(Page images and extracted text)

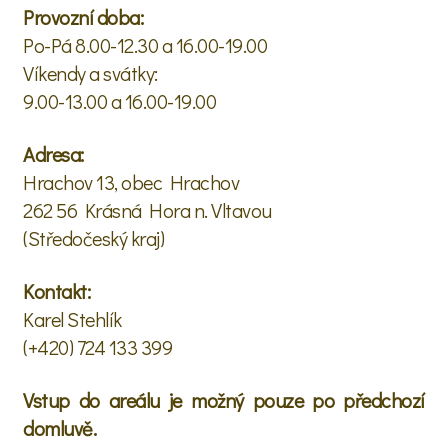
Provozní doba:
Po-Pá 8.00-12.30 a 16.00-19.00
Víkendy a svátky:
9.00-13.00 a 16.00-19.00
Adresa:
Hrachov 13, obec Hrachov
262 56 Krásná Hora n. Vltavou
(Středočeský kraj)
Kontakt:
Karel Stehlík
(+420) 724 133 399
Vstup do areálu je možný pouze po předchozí
domluvě.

◆ **Instructions for the task**
Where the data contains images, drop them and print the rest exactly.

◆ **Response**
Provozní doba:
Po-Pá 8.00-12.30 a 16.00-19.00
Víkendy a svátky:
9.00-13.00 a 16.00-19.00
Adresa:
Hrachov 13, obec Hrachov
262 56 Krásná Hora n. Vltavou
(Středočeský kraj)
Kontakt:
Karel Stehlík
(+420) 724 133 399
Vstup do areálu je možný pouze po předchozí
domluvě.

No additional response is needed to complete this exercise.